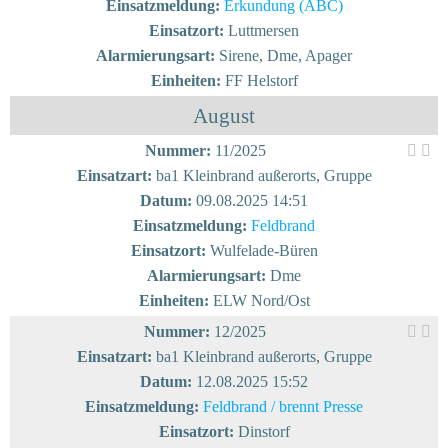
Einsatzmeldung:
Erkundung (ABC)
Einsatzort:
Luttmersen
Alarmierungsart:
Sirene, Dme, Apager
Einheiten:
FF Helstorf
August
Nummer:
11/2025
Einsatzart:
ba1 Kleinbrand außerorts, Gruppe
Datum:
09.08.2025 14:51
Einsatzmeldung:
Feldbrand
Einsatzort:
Wulfelade-Büren
Alarmierungsart:
Dme
Einheiten:
ELW Nord/Ost
Nummer:
12/2025
Einsatzart:
ba1 Kleinbrand außerorts, Gruppe
Datum:
12.08.2025 15:52
Einsatzmeldung:
Feldbrand / brennt Presse
Einsatzort:
Dinstorf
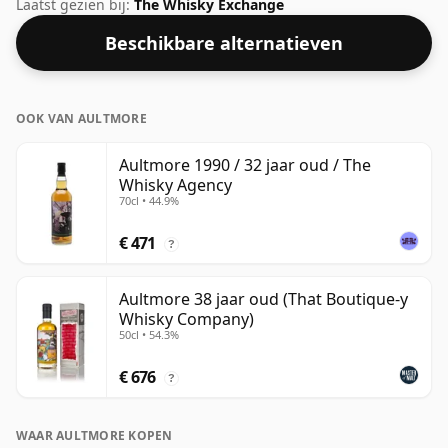
Douglas Laing in 2010. Gebotteld op een mooie
Laatst gezien bij:
The Whisky Exchange
drinksterkte van 50% wordt deze whisky geleverd in
Beschikbare alternatieven
een fles van 70cl.
OOK VAN AULTMORE
Aultmore 1990 / 32 jaar oud / The
Whisky Agency
70cl • 44.9%
€ 471
?
Aultmore 38 jaar oud (That Boutique-y
Whisky Company)
50cl • 54.3%
€ 676
?
WAAR AULTMORE KOPEN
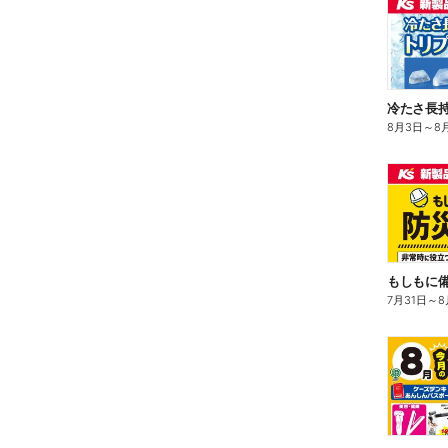
冷たさ長持
8月3日
～
8
もしもに
7月31日
～
8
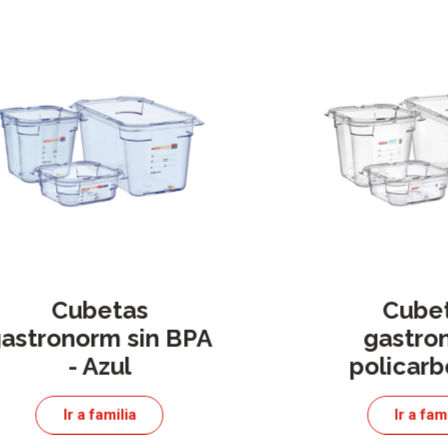
Cubetas
Cube
astronorm sin BPA
gastro
- Azul
policar
Ir a familia
Ir a fam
* * * *
▸ **Exercise goal**: Each line of the listing is to be retyped exactly, and its pictures are to be dropped.

▸ **Response below**:
Einsatzmeldung:
Erkundung (ABC)
Einsatzort:
Luttmersen
Alarmierungsart:
Sirene, Dme, Apager
Einheiten:
FF Helstorf
August
Nummer:
11/2025
Einsatzart:
ba1 Kleinbrand außerorts, Gruppe
Datum:
09.08.2025 14:51
Einsatzmeldung:
Feldbrand
Einsatzort:
Wulfelade-Büren
Alarmierungsart:
Dme
Einheiten:
ELW Nord/Ost
Nummer:
12/2025
Einsatzart:
ba1 Kleinbrand außerorts, Gruppe
Datum:
12.08.2025 15:52
Einsatzmeldung:
Feldbrand / brennt Presse
Einsatzort:
Dinstorf
Douglas Laing in 2010. Gebotteld op een mooie
Laatst gezien bij:
The Whisky Exchange
drinksterkte van 50% wordt deze whisky geleverd in
Beschikbare alternatieven
een fles van 70cl.
OOK VAN AULTMORE
Aultmore 1990 / 32 jaar oud / The
Whisky Agency
70cl • 44.9%
€ 471
?
Aultmore 38 jaar oud (That Boutique-y
Whisky Company)
50cl • 54.3%
€ 676
?
WAAR AULTMORE KOPEN
冷たさ長持
8月3日
～
8
もしもに
7月31日
～
8
Cubetas
Cube
astronorm sin BPA
gastro
- Azul
policar
Ir a familia
Ir a fam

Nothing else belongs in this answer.